Viene qui descritta la vicenda mille volte narrata di una donna che usa la passione d'amore per sprofondare: a differenza che per Emma Bovary, però, la scelta dell'amante di Stella, la bella moglie di un brillante psichiatra, non è solo quella di un tarlo che erode il suo matrimonio-Asylum e la sua deludente vita; la sua è una esplicita scelta di morte. Lui, così eccitante, è lì per aver ucciso e fatto a pezzi la moglie in preda a un delirio di gelosia, e lei lo sa.
Metafora di una condizione in cui la componente oscura, distruttiva di sé non lascia scampo, Stella ha l'impressione di essere viva solo quando segue la sua vocazione mortifera; neppure l'essere madre, come per Emma, è sufficiente a mettere un freno all'incantesimo.

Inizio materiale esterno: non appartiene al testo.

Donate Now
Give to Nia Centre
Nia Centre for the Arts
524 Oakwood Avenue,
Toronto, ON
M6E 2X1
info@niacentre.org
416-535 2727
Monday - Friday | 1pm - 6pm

L'esordio vorticoso travolge il sonnolento tran tran quotidiano di una tranquilla famigliola che ha appena traslocato a seguito di un incarico, che si prospetta brillante, del marito. L'incontro, la curiosità, il turbamento, il ballo, l'eccitazione senza freni, la fuga dell'amante, la scoperta. E qui si chiarisce che il rapimento amoroso per il pazzo assassino non è stato che un tentativo di negoziazione con la morte che lei si porta dentro, non aiutata da un marito distratto dal lavoro, invischiato in un legame con una madre dilagante (di un padre non c'è traccia), mentre per lei non c'è famiglia alle spalle: è come una creatura sospesa nel vuoto, senza radici, senza legami, senza amici, senza. Non può che essere votata alla morte.
E come Emma morirà, non ad opera dell'assassino amante, ma del suo assassino interno.

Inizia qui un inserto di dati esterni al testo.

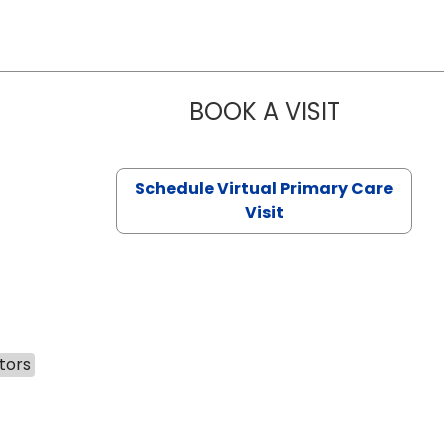
BOOK A VISIT
CHANNDARA
Schedule Virtual Primary Care
Visit
tors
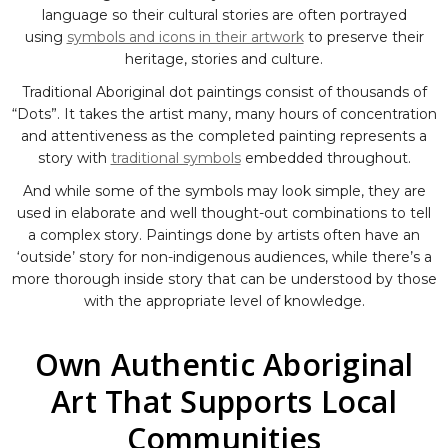
language so their cultural stories are often portrayed
using
symbols and icons in their artwork
to preserve their
heritage, stories and culture.
Traditional Aboriginal dot paintings consist of thousands of
“Dots”. It takes the artist many, many hours of concentration
and attentiveness as the completed painting represents a
story with
traditional symbols
embedded throughout.
And while some of the symbols may look simple, they are
used in elaborate and well thought-out combinations to tell
a complex story. Paintings done by artists often have an
‘outside’ story for non-indigenous audiences, while there’s a
more thorough inside story that can be understood by those
with the appropriate level of knowledge.
Own Authentic Aboriginal
Art That Supports Local
Communities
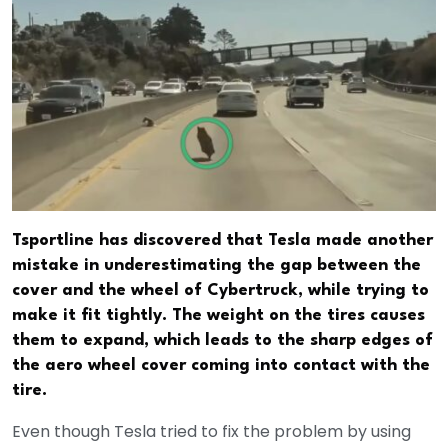
Tsportline has discovered that Tesla made another
mistake in underestimating the gap between the
cover and the wheel of Cybertruck, while trying to
make it fit tightly. The weight on the tires causes
them to expand, which leads to the sharp edges of
the aero wheel cover coming into contact with the
tire.
Even though Tesla tried to fix the problem by using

Eppure quando Edgar, così si chiamava lui, era arrivato sul punto di ucciderla, Stella era fuggita, attivando quel minimo di risorse vitali di cui disponeva. Ma solo per imbattersi definitivamente nella sua disperazione fino ad assistere, incapace di un gesto per salvarlo, alla morte del figlio.

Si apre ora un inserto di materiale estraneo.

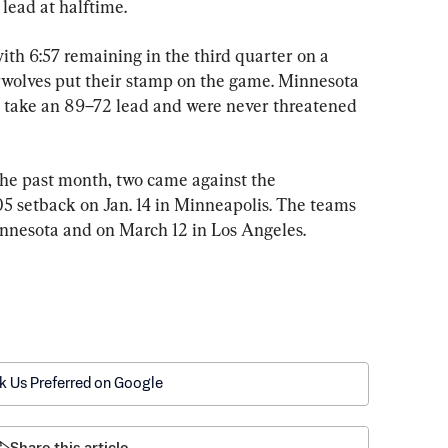
lead at halftime.
th 6:57 remaining in the third quarter on a 
wolves put their stamp on the game. Minnesota 
to take an 89–72 lead and were never threatened 
 the past month, two came against the 
5 setback on Jan. 14 in Minneapolis. The teams 
innesota and on March 12 in Los Angeles.
k Us Preferred on Google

Ora finalmente verrà curata, ma da chi? Dall'io narrante, che si autodefinisce amico e si rivela invece, via via, un crudele osservatore-entomologo che infilza i suoi pazienti con gli spilli della sua curiosità indifferente.
Il marito di Emma è un medico che non vede e non sa curare la disperazione di chi gli sta accanto; qui marito e narratore-osservatore sono due psichiatri rinchiusi nella loro scienza che sembra più che altro una fortezza da cui sparare proiettivamente le proprie parti deboli malate matte sugli altri per sentirsene al sicuro.
Come dire che la scienza e la chimica da sole non possono salvare dal dominio della morte stabilito nell'assenza di consapevolezza, di cure, di amore, di sollecitudine."